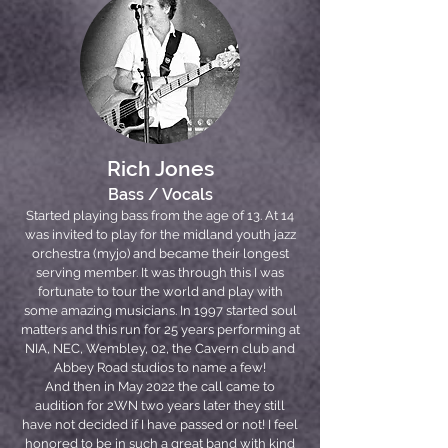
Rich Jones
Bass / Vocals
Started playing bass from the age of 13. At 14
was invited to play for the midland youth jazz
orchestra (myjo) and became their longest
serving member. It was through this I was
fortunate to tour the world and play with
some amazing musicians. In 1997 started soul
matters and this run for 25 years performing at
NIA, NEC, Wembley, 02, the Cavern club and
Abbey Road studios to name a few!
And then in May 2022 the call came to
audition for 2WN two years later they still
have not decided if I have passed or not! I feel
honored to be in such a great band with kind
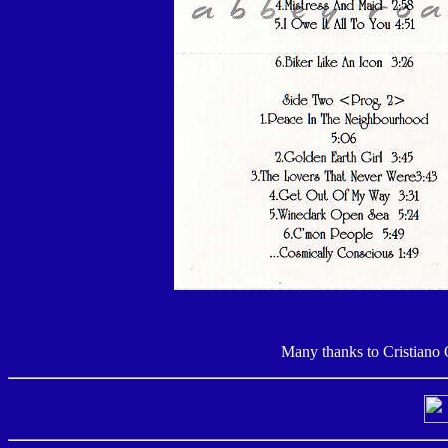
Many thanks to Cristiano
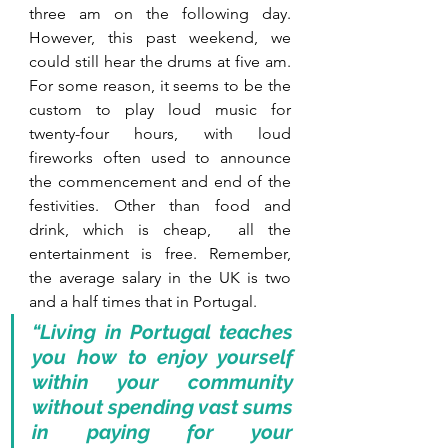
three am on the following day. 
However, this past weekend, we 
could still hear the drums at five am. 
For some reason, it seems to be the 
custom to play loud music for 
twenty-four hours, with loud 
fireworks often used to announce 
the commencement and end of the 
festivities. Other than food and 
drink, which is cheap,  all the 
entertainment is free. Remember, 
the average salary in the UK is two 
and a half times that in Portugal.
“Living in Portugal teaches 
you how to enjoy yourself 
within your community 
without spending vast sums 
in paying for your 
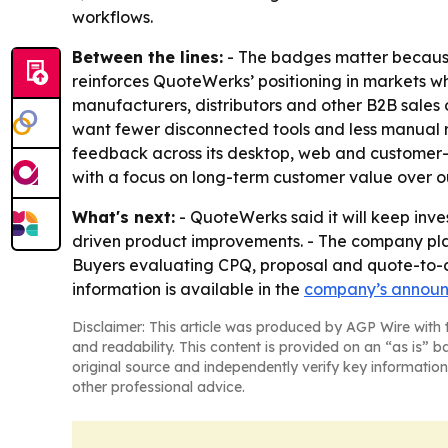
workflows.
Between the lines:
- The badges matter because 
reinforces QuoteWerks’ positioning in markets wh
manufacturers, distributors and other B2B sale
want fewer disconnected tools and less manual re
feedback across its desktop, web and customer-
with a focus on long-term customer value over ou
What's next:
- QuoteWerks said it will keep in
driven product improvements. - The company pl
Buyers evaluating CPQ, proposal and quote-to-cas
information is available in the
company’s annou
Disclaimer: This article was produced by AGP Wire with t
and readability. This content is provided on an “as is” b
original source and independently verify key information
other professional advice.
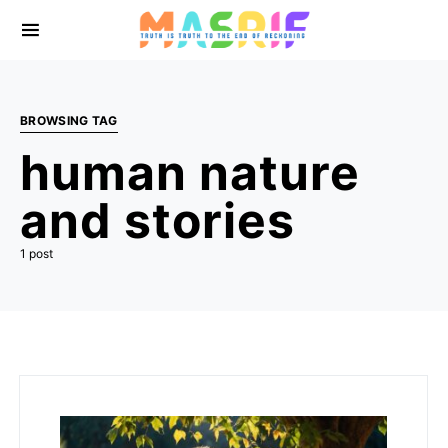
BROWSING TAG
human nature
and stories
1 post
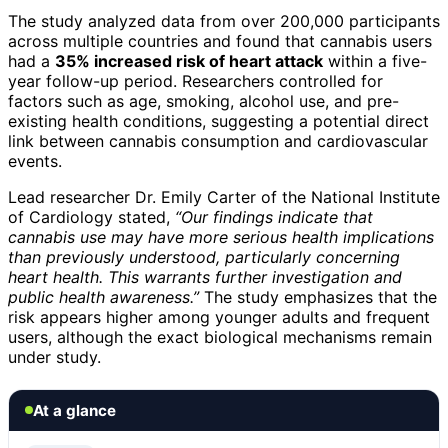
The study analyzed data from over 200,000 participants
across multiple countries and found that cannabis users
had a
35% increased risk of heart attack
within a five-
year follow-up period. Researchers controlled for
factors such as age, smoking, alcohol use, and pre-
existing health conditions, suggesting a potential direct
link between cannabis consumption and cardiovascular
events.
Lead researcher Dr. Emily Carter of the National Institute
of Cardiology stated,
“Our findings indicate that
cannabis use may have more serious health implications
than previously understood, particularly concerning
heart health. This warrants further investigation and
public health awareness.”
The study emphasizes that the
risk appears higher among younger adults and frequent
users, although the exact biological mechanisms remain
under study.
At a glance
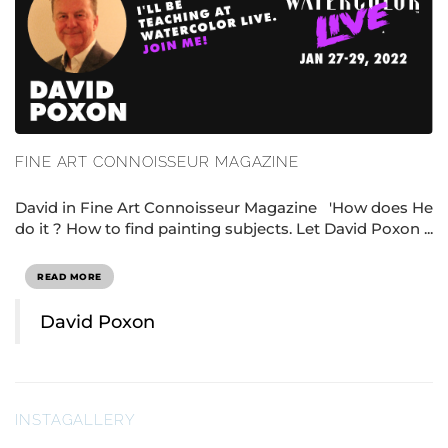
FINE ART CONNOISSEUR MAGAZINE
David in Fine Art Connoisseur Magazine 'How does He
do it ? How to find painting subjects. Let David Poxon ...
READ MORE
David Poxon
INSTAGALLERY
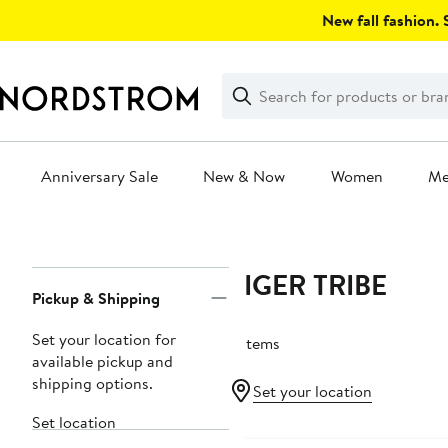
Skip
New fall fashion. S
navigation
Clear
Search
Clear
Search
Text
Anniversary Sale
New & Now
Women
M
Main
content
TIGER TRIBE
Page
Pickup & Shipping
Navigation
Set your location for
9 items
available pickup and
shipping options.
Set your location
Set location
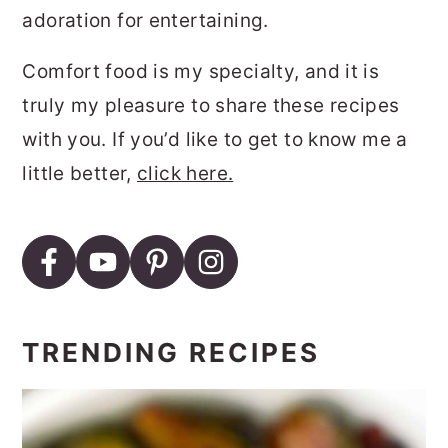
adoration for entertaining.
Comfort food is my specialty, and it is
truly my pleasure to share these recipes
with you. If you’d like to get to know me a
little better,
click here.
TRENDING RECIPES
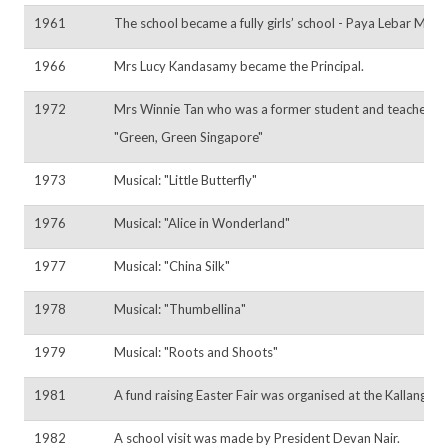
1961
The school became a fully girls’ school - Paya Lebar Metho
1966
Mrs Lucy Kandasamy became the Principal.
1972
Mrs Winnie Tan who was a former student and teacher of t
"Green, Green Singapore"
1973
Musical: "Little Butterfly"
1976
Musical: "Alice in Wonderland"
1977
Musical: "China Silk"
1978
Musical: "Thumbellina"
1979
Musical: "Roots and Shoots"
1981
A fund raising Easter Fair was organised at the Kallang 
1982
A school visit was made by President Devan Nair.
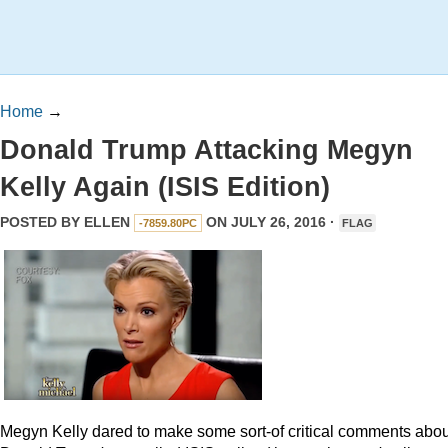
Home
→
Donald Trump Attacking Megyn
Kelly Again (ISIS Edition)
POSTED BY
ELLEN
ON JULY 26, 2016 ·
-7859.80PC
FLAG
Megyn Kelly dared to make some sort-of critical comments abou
::::::::::
TASK STATEMENT -
In the records above, everything from the line with "Disclaimer: This article" down to the line with "David in Fine" must be duplicated exactly, both lines kept. Leave no pictures in.

ANSWER TO THIS PROBLEM -
Disclaimer: This article was produced by AGP Wire with t
and readability. This content is provided on an “as is” b
original source and independently verify key information
other professional advice.
BROWSING TAG
human nature
and stories
1 post
The study analyzed data from over 200,000 participants
across multiple countries and found that cannabis users
had a
35% increased risk of heart attack
within a five-
year follow-up period. Researchers controlled for
factors such as age, smoking, alcohol use, and pre-
existing health conditions, suggesting a potential direct
link between cannabis consumption and cardiovascular
events.
Lead researcher Dr. Emily Carter of the National Institute
of Cardiology stated,
“Our findings indicate that
cannabis use may have more serious health implications
than previously understood, particularly concerning
heart health. This warrants further investigation and
public health awareness.”
The study emphasizes that the
risk appears higher among younger adults and frequent
users, although the exact biological mechanisms remain
under study.
At a glance
FINE ART CONNOISSEUR MAGAZINE
David in Fine Art Connoisseur Magazine 'How does He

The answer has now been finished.